- Material shown -
◇ ◇ ◇ ◇

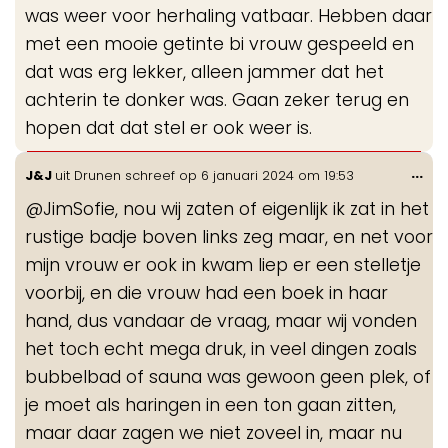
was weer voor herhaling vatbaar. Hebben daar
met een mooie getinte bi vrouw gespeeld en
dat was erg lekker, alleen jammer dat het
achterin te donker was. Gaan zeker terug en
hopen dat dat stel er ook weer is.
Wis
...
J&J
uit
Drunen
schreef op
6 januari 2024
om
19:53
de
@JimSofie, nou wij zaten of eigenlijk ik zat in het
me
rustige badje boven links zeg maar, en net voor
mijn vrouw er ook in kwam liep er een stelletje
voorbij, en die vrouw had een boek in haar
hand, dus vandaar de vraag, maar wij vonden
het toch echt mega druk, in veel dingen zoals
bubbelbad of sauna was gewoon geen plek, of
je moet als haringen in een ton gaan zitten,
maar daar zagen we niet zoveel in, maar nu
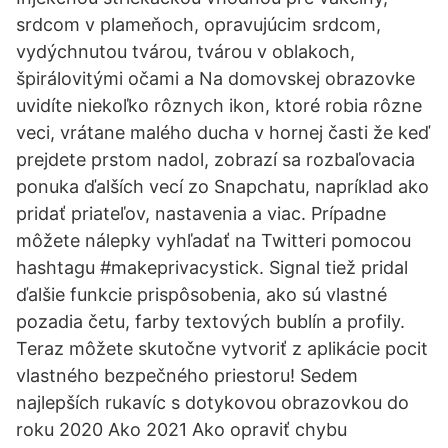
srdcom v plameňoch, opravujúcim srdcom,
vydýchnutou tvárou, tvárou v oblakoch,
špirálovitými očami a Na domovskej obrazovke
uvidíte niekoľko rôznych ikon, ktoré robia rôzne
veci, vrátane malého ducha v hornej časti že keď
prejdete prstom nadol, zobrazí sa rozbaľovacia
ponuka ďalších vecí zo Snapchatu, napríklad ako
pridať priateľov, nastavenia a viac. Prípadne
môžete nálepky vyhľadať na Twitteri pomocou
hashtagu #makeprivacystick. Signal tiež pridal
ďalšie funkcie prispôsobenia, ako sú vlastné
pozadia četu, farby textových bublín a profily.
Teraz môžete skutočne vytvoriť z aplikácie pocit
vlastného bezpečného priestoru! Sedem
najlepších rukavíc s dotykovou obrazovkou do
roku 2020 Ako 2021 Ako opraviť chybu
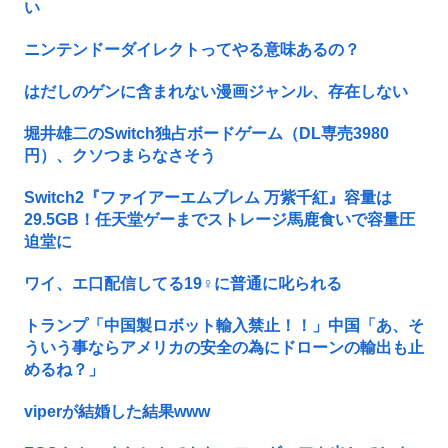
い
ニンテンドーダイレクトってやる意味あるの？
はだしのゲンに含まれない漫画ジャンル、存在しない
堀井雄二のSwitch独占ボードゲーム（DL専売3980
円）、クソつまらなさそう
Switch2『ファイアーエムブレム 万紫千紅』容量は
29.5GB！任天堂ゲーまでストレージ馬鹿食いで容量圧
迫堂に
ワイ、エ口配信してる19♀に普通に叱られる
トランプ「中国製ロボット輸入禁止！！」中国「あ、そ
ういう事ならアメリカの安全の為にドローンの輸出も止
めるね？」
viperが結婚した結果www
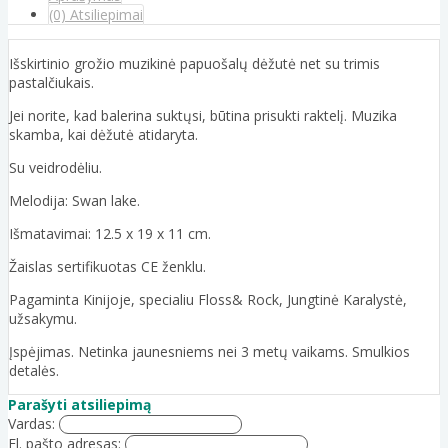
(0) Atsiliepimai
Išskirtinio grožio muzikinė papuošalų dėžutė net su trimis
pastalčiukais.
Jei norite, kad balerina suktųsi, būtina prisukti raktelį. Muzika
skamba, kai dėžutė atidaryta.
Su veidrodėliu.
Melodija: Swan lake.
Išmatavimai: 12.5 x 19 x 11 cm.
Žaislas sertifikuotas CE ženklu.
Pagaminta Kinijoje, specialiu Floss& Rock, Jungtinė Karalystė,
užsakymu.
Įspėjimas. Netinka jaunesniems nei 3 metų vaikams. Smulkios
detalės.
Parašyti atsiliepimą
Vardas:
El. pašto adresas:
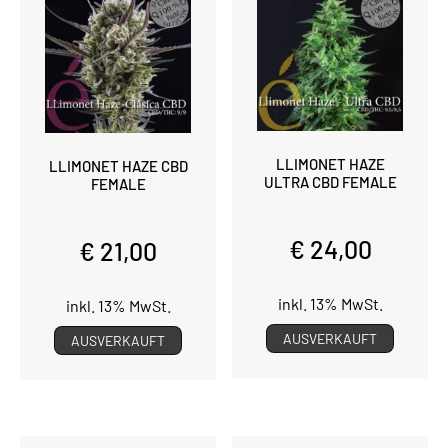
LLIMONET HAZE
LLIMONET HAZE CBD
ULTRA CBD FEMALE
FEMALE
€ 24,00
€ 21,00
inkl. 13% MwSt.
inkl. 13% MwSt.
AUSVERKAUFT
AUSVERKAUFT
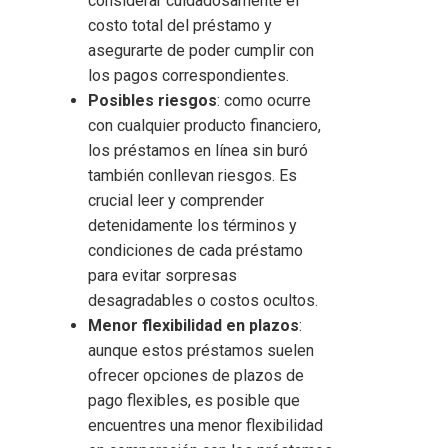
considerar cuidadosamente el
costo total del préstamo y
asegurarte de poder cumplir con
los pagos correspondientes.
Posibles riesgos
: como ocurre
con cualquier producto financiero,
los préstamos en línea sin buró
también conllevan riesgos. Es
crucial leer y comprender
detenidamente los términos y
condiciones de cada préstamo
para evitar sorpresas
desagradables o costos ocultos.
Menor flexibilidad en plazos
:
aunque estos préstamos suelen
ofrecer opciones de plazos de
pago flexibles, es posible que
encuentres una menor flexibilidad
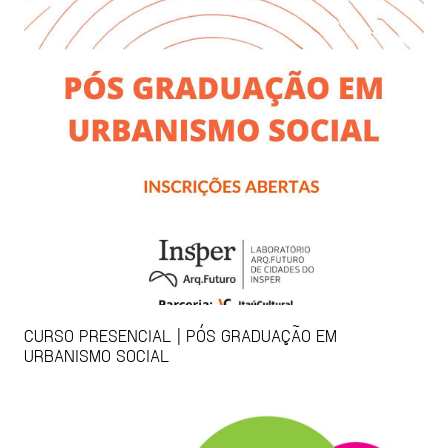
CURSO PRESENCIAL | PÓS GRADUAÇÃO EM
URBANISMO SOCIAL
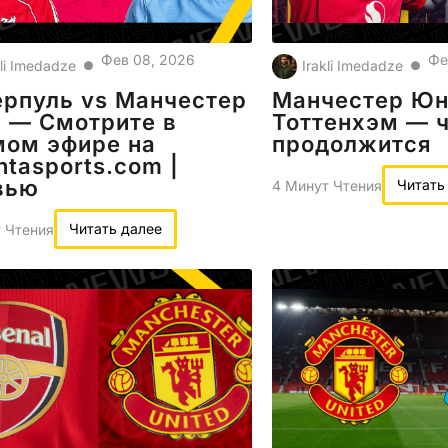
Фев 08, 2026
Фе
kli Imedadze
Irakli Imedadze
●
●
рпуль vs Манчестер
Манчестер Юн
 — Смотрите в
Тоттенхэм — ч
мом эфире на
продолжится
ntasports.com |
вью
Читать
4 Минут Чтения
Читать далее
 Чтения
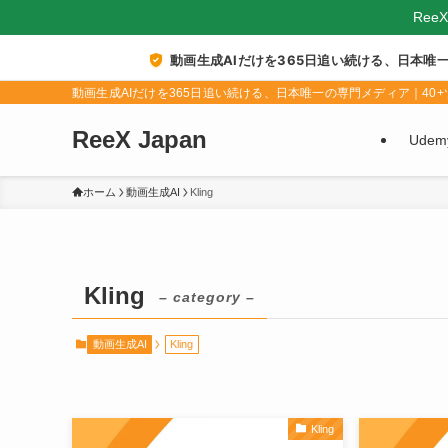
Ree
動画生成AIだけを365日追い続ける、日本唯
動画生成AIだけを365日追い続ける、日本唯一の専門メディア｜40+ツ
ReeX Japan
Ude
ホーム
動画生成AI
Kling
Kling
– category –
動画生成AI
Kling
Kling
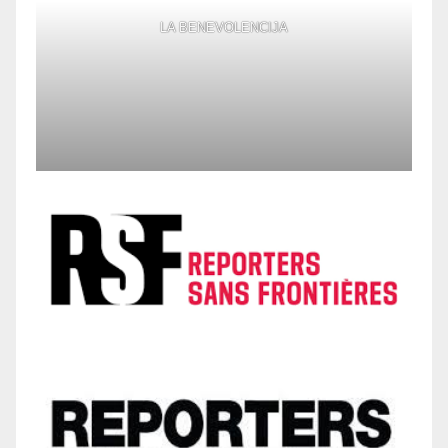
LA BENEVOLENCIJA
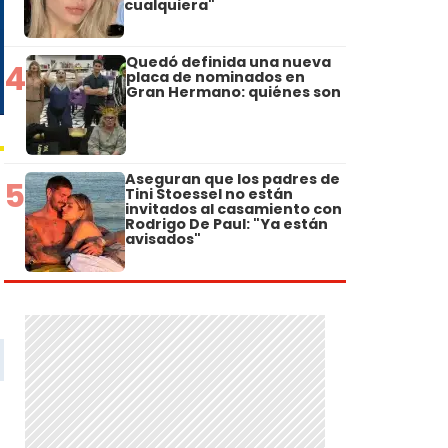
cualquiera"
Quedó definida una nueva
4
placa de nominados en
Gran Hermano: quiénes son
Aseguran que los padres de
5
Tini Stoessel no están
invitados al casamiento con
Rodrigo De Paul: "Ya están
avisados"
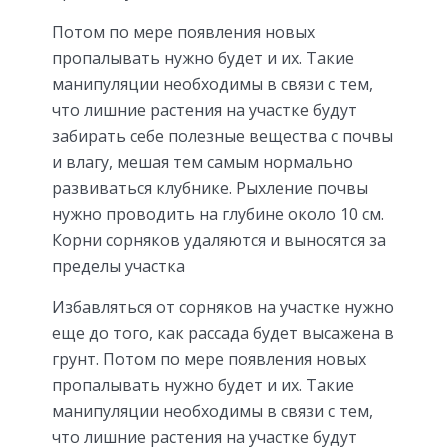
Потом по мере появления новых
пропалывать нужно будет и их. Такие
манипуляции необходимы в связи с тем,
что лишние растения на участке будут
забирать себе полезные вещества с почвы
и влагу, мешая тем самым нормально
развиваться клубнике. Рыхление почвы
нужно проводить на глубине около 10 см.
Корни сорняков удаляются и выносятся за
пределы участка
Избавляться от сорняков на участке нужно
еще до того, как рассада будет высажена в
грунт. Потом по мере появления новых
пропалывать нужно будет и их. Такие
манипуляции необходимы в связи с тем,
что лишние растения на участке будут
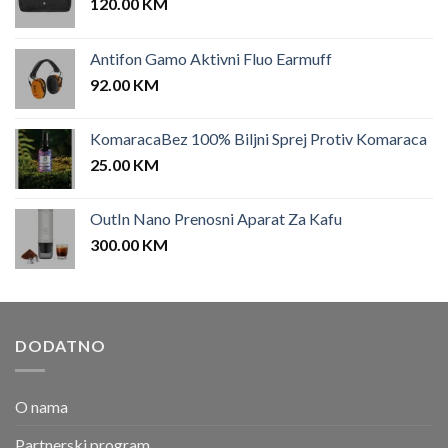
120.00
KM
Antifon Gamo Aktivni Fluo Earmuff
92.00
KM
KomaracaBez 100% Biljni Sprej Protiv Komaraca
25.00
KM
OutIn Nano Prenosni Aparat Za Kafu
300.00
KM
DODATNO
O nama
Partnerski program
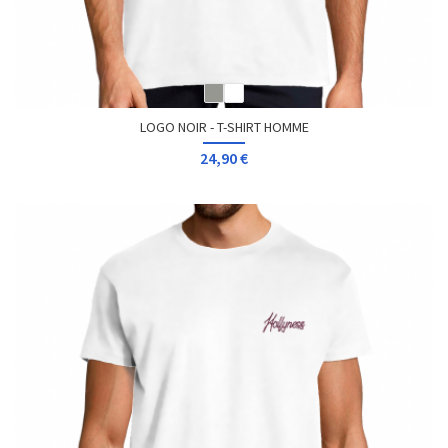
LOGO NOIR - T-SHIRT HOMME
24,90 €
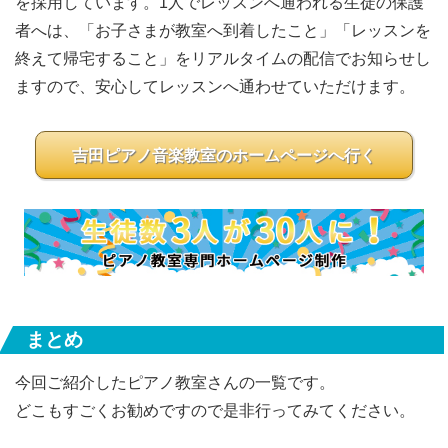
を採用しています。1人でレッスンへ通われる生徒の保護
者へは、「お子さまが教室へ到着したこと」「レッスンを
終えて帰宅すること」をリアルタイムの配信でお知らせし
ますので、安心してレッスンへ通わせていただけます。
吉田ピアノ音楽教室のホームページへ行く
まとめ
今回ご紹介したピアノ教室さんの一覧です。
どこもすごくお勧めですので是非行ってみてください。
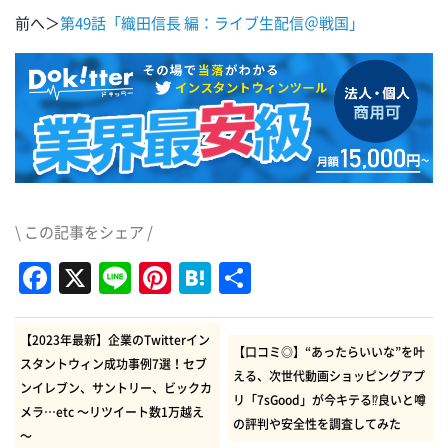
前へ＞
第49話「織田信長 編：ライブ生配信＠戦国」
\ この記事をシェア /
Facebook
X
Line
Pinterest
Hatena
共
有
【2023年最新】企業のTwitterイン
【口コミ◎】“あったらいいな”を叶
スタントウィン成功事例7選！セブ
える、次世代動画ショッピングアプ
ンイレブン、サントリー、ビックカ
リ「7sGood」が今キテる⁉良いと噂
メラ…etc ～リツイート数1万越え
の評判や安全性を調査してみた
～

◇ ◇ ◇ ◇

- Work request -
Pictures excluded, repeat exactly the lines from the top of the material through the line with "bubbelbad of sauna was gewoon geen plek, of", including both of those lines.

- Solution to this task -
was weer voor herhaling vatbaar. Hebben daar
met een mooie getinte bi vrouw gespeeld en
dat was erg lekker, alleen jammer dat het
achterin te donker was. Gaan zeker terug en
hopen dat dat stel er ook weer is.
Wis
...
J&J
uit
Drunen
schreef op
6 januari 2024
om
19:53
de
@JimSofie, nou wij zaten of eigenlijk ik zat in het
me
rustige badje boven links zeg maar, en net voor
mijn vrouw er ook in kwam liep er een stelletje
voorbij, en die vrouw had een boek in haar
hand, dus vandaar de vraag, maar wij vonden
het toch echt mega druk, in veel dingen zoals
bubbelbad of sauna was gewoon geen plek, of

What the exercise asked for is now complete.